Sabe-se que se empenhou, sem êxito, em levar para o Ministério da
Fazenda um banqueiro, Luiz Carlos Trabuco, do Bradesco. E convidou dois
representantes de entidades patronais – os senadores Kátia Abreu, da
Confederação da Agricultura e Pecuária do Brasil (CNA), e Armando
Monteiro, da Confederação Nacional da Indústria (CNI) – respectivamente
para as pastas da Agricultura e do Desenvolvimento, Indústria e Comércio
Exterior.
A presidente sabe que seu partido, o PT, não dispõe de quadros técnicos
para funções que envolvem produção e verba – e com isso não se brinca.

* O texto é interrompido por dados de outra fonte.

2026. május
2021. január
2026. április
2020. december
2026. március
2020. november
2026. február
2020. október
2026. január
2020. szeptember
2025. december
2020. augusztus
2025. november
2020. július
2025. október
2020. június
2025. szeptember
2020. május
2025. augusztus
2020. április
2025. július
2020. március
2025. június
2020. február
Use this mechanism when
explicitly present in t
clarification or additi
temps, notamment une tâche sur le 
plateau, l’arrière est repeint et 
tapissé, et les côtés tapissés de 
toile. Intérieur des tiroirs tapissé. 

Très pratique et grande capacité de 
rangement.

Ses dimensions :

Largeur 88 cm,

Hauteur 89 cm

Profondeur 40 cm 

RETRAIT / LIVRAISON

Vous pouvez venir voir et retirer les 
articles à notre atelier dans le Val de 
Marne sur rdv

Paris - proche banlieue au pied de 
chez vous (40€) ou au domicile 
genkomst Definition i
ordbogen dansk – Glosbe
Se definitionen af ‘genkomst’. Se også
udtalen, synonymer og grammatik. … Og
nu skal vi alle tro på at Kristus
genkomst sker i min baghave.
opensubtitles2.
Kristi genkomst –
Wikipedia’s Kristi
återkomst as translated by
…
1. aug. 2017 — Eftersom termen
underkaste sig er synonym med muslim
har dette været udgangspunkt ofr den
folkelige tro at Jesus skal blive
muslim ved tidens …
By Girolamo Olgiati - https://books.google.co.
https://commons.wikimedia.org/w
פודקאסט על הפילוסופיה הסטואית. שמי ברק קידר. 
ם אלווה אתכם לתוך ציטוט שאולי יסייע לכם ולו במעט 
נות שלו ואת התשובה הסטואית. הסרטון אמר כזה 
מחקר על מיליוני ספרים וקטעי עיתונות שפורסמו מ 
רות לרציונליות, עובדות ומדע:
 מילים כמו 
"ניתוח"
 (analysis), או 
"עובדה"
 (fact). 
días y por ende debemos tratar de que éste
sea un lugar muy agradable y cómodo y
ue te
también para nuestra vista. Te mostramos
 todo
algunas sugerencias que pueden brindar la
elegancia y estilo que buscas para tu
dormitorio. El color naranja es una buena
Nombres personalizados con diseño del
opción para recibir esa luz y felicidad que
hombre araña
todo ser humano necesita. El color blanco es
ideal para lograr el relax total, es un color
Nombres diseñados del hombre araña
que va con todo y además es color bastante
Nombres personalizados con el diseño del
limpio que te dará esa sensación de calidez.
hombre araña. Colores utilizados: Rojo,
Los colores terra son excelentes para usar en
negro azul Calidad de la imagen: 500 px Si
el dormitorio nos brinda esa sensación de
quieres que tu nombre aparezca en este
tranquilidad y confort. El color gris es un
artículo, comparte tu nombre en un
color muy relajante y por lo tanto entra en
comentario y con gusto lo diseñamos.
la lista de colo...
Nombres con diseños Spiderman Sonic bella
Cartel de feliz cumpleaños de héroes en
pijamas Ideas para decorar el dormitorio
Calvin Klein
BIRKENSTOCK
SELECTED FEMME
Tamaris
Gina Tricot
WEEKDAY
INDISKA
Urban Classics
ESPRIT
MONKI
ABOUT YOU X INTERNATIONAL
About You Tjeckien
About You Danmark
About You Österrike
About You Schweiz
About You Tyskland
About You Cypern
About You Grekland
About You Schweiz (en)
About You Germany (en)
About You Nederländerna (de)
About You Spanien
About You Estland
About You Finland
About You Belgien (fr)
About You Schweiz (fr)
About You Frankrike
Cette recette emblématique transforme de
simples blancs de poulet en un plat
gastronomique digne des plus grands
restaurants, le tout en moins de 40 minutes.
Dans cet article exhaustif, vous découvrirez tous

Tem que buscar nomes na seara que, ao tempo das eleições, considera,
ainda que de mentirinha, inimiga.
Nem por isso, deixa de tensionar ainda mais suas relações com a banda
mais radical de seu partido. Não é crível que o MST ou a Funai absorvam,
sem ranger de dentes, a escolha da senadora Kátia Abreu para o
Ministério da Agricultura.
Mas terão que conviver. O agronegócio, afinal, é hoje o setor de ponta
da economia, responsável pelos superávits na balança comercial do país e
por 30% dos empregos formais. Essa não é a única contradição do futuro
governo – mas é emblemática.
De um lado, o governo, via Foro de São Paulo, chancela convênio entre
MST e governo venezuelano, para que este treine aquele (treine para
quê?). De outro, prestigia uma entidade patronal da agricultura para
assumir o comando da política do setor. Terá a seu lado, assim,
invasores e invadidos.
Mas a caixa-preta da Petrobrás, em que pese a segurança transmitida
pela presidente quanto ao desfecho das investigações, continua sendo um
nervo exposto. Há uma fila de mais de dez delações premiadas, que tende a
aumentar.
Já se fala em fornecer senha aos que postulam a delação, tendo em vista
o tamanho da fila. Ninguém quer virar Marcos Valério, que, quando se
decidiu por delatar os comparsas, já não era mais necessário. Pegou cana
dura, de quase 20 anos.
É preferível cumpri-la em casa, mesmo com coleira eletrônica na perna,
sem direito a saídas noturnas. Diante disso, e da disposição do TCU de
considerar inidôneas as empreiteiras enquadradas – o que as baniria das
obras públicas por pelo menos cinco anos -, não se sabe o que dirão os
delatores dessas empresas no confessionário judicial que os aguarda.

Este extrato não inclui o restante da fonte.